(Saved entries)
***

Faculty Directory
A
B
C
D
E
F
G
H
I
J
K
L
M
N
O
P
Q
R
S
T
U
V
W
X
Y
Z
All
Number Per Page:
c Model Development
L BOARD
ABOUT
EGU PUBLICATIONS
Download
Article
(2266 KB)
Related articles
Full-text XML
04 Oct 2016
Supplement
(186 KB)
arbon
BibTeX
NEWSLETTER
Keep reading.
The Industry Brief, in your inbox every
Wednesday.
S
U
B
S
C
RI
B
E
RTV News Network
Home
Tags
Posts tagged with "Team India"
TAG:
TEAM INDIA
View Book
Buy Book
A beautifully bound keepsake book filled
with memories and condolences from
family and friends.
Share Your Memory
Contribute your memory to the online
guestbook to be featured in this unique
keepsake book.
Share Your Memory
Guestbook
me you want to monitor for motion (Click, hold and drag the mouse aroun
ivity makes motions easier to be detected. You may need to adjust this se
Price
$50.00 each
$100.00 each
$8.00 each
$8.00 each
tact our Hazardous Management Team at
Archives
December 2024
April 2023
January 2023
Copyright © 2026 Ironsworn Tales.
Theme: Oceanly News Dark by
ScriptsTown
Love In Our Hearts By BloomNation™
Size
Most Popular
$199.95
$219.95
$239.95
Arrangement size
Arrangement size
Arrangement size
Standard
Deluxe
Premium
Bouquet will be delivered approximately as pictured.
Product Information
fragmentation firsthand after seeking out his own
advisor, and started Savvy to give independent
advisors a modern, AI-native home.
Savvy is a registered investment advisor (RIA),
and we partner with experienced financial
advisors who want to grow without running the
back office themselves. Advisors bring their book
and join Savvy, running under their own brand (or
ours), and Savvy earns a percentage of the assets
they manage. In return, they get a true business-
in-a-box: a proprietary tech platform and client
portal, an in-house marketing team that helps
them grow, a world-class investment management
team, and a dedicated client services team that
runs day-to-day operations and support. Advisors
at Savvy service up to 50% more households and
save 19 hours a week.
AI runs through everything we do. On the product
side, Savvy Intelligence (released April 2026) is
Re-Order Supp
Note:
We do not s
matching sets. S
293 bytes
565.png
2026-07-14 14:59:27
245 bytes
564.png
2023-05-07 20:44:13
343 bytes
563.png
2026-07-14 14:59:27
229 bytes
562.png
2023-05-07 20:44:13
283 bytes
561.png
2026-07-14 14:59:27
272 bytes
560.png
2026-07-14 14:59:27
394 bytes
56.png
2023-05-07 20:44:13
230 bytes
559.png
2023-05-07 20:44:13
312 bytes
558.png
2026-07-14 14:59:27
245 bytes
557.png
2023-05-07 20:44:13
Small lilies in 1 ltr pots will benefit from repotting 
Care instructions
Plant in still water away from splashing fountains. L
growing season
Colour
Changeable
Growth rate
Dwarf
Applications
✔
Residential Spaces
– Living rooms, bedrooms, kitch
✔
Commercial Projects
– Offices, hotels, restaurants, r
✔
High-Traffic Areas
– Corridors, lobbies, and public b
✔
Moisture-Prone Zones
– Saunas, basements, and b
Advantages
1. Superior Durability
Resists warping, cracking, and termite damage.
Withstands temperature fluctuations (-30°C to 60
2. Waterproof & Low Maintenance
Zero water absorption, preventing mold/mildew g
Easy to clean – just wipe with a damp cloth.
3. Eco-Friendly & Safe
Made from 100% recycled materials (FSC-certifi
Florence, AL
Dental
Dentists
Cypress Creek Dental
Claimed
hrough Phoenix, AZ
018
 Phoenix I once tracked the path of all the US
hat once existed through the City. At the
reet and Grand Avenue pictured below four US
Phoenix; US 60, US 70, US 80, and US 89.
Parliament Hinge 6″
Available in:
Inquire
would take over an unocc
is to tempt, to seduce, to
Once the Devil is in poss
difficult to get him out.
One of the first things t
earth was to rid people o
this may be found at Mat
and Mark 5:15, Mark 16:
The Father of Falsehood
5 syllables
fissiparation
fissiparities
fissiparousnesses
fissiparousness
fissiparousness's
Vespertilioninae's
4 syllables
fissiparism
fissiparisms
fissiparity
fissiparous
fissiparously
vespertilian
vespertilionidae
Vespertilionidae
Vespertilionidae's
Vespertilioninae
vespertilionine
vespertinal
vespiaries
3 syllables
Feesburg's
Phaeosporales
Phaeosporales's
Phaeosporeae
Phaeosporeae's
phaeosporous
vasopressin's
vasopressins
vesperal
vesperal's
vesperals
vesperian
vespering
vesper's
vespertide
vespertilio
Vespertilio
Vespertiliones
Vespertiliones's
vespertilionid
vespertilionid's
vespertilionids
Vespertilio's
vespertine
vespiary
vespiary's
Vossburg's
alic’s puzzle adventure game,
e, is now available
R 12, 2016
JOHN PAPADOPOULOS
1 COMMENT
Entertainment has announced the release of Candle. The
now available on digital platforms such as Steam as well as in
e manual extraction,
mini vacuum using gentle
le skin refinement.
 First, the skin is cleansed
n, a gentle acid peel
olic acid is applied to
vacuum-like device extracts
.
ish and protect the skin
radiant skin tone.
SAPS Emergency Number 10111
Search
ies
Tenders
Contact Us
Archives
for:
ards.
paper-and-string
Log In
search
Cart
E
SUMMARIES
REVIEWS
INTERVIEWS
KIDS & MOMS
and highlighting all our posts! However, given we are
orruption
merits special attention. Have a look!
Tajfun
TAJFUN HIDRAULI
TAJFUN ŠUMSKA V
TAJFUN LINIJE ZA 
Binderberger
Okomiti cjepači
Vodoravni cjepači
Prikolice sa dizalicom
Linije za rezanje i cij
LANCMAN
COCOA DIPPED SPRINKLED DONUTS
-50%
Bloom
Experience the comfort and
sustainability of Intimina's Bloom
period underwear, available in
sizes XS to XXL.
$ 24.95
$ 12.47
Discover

***

**HOW TO COMPLETE THIS TASK**
Report back every line of the entries in which "cjepači" occurs.

**TASK RESPONSE**
Okomiti cjepači
Vodoravni cjepači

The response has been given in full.